As difficult as it has been to not see her parents or grandchildren for months, Lake Martin Community Hospital nurse practitioner Kim Robertson-Heidepriem remains strict on social distancing keeping her family’s safety at the forefront.
Robertson-Heidepriem has worked in the emergency department at the hospital for the last 10 years and treats COVID-19 patients on a regular basis.
“At first it was very frightening but I think we’ve gotten a better understanding of it now,” Robertson-Heidepriem said. “I think we feel a little more prepared in handling these patients.”
In the ER, patients are screened upon entering and those exhibiting any sign of the coronavirus are tested.
“The screening exam helps determine those that need to be tested,” Robertson-Heidepriem said. “Every day we are having four or five come through the ER we feel are possible cases.”
Once patients are admitted they are moved to the main hospital floor and Robertson assists with rounding on them daily as well.
“We are cognizant that everyone could be a COVID patient so we are more cautious and more careful,” Robertson-Heidepriem said. “This also helps prepare us at home. We’re very strict on social distancing. I haven’t seen my parents since Dec. 1 because of the flu and then it transitioned into COVID. When you have parents at risk, you just talk to them by phone and it’s the same with my grandchildren.”
Even when her grandchildren come to her home to play in the pool and lake, Robertson-Heidepriem waves to them from afar and gives air hugs.
“That’s been the hardest part — not being able to love on your family and see your family,” she said. “But I’ll tell you, our hospital family is huge.”
Robertson-Heidepriem said the outpouring of support employees at Lake Martin Community Hospital provides one another helps fill that emotional void.
“We all know what we’re going through and sacrificing at home,” she said. “I think we’ve been there for each other — all the hospital staff from maintenance and housekeeping all the way to the top with administration.”

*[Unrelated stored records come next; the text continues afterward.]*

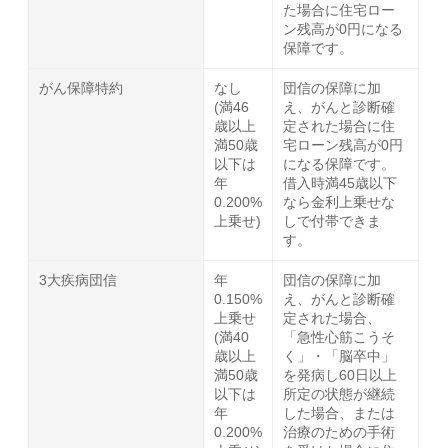
た場合に住宅ロー
ン残高が0円になる
保障です。
がん保障特約
なし
団信の保障に加
(満46
え、がんと診断確
歳以上
定された場合に住
満50歳
宅ローン残高が0円
以下は
になる保障です。
年
借入時満45歳以下
0.200%
なら金利上乗せな
上乗せ)
しで付帯できま
す。
3大疾病団信
年
団信の保障に加
0.150%
え、がんと診断確
上乗せ
定された場合、
(満40
「急性心筋こうそ
歳以上
く」・「脳卒中」
満50歳
を発病し60日以上
以下は
所定の状態が継続
年
した場合、または
0.200%
治療のための手術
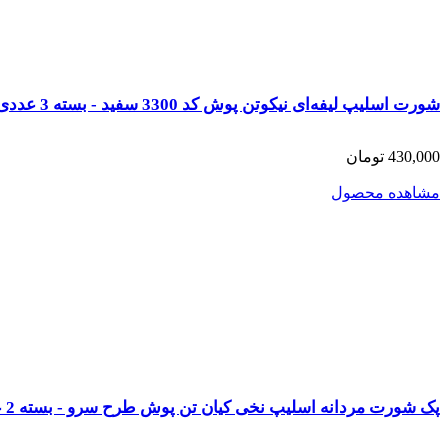
شورت اسلیپ لیفه‌ای نیکوتن پوش کد 3300 سفید - بسته 3 عددی
430,000 تومان
مشاهده محصول
پک شورت مردانه اسلیپ نخی کیان تن پوش طرح سرو - بسته 2 عددی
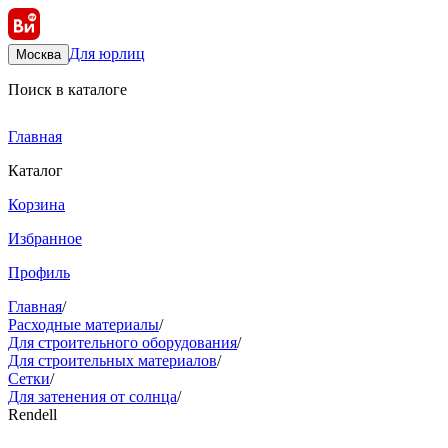
Для юрлиц
Москва
Поиск в каталоге
Главная
Каталог
Корзина
Избранное
Профиль
Главная
/
Расходные материалы
/
Для строительного оборудования
/
Для строительных материалов
/
Сетки
/
Для затенения от солнца
/
Rendell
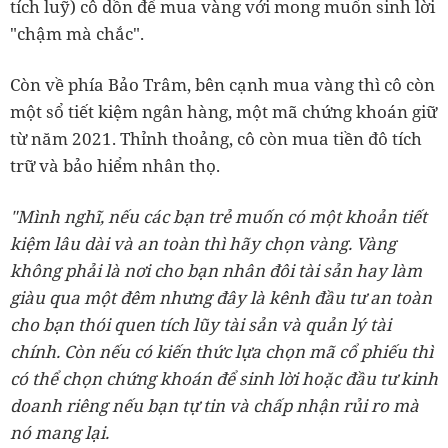
tích luỹ) cô dồn để mua vàng với mong muốn sinh lời
"chậm mà chắc".
Còn về phía Bảo Trâm, bên cạnh mua vàng thì cô còn
một sổ tiết kiệm ngân hàng, một mã chứng khoán giữ
từ năm 2021. Thỉnh thoảng, cô còn mua tiền đô tích
trữ và bảo hiểm nhân thọ.
"Mình nghĩ, nếu các bạn trẻ muốn có một khoản tiết
kiệm lâu dài và an toàn thì hãy chọn vàng. Vàng
không phải là nơi cho bạn nhân đôi tài sản hay làm
giàu qua một đêm nhưng đây là kênh đầu tư an toàn
cho bạn thói quen tích lũy tài sản và quản lý tài
chính. Còn nếu có kiến thức lựa chọn mã cổ phiếu thì
có thể chọn chứng khoán để sinh lời hoặc đầu tư kinh
doanh riêng nếu bạn tự tin và chấp nhận rủi ro mà
nó mang lại.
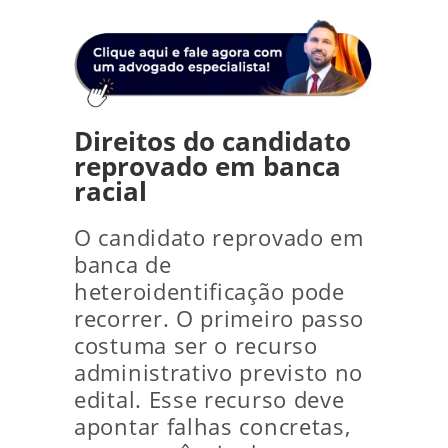
Direitos do candidato
reprovado em banca
racial
O candidato reprovado em
banca de
heteroidentificação pode
recorrer. O primeiro passo
costuma ser o recurso
administrativo previsto no
edital. Esse recurso deve
apontar falhas concretas,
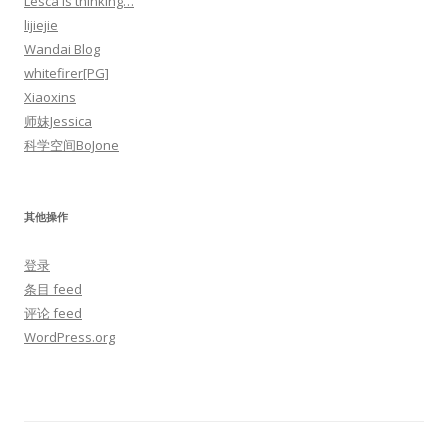
Lesca is thinking…
lijiejie
Wandai Blog
whitefirer[PG]
Xiaoxins
师妹Jessica
科学空间BoJone
其他操作
登录
条目 feed
评论 feed
WordPress.org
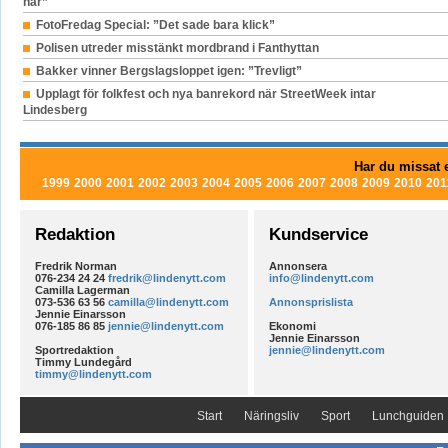
här”
FotoFredag Special: ”Det sade bara klick”
Polisen utreder misstänkt mordbrand i Fanthyttan
Bakker vinner Bergslagsloppet igen: ”Trevligt”
Upplagt för folkfest och nya banrekord när StreetWeek intar
Lindesberg
Har du missat e
1999
2000
2001
2002
2003
2004
2005
2006
2007
2008
2009
2010
201
Redaktion
Kundservice
Fredrik Norman
Annonsera
076-234 24 24
fredrik@lindenytt.com
info@lindenytt.com
Camilla Lagerman
073-536 63 56
camilla@lindenytt.com
Annonsprislista
Jennie Einarsson
076-185 86 85
jennie@lindenytt.com
Ekonomi
Jennie Einarsson
Sportredaktion
jennie@lindenytt.com
Timmy Lundegård
timmy@lindenytt.com
Start
Näringsliv
Sport
Lunchguiden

That supportive mentality extends at home too as Robertson-Heidepriem has felt so welcomed in Dadeville.
“I feel like there’s such a community spirit in Dadeville,” Robertson-Heidepriem said. “I feel proud to be here. People are really great.”
Robertson’s husband Phil Heidepriem is an ER physician at East Alabama Medical Center so they’re extra careful with both of them being at risk for added exposure. They also coordinate the same days off or else they would never see one another.
“Social distancing is really the key,” Robertson-Heidepriem said. “The masks may help but it’s staying away and good handwashing that’s key.”
Robertson-Heidepriem is impressed with how well some of the elderly patients are doing at the hospital while recovering from COVID-19.
“There are those few that have really difficult situations and those are harder,” she said. “But it’s amazing some of these older people are doing really well. It’s rewarding but a lot of work.”
Robertson-Heidepriem started as a nurse in 1980 and became a nurse practitioner with a PHD in 1995.
“I am well prepared for all these things but this has been work and you have to really pay attention,” she said. “We went though Ebola and thought that was a big deal and been through several flus but this has been different.”
The stress and exhaustion has hit Robertson-Heidepriem and her husband harder with this pandemic as well.
“We’re tired when we get home,” Robertson-Heidepriem said. “I don’t remember ever thinking, ‘I don’t know if I can get up today,’ until all this. We’re going to bed earlier.”
Overall Robertson-Heidepriem feels if everyone abides by the restrictions and recommendations for public interactions and is cognizant of the severity of this virus, things could get better more quickly.
“I would be super cautious about everyone jumping back into all the activities out there,” she said. “It needs to be a slow return to give us more time to get this virus out the way. If everyone would just follow the rules, we’ll get through this together.”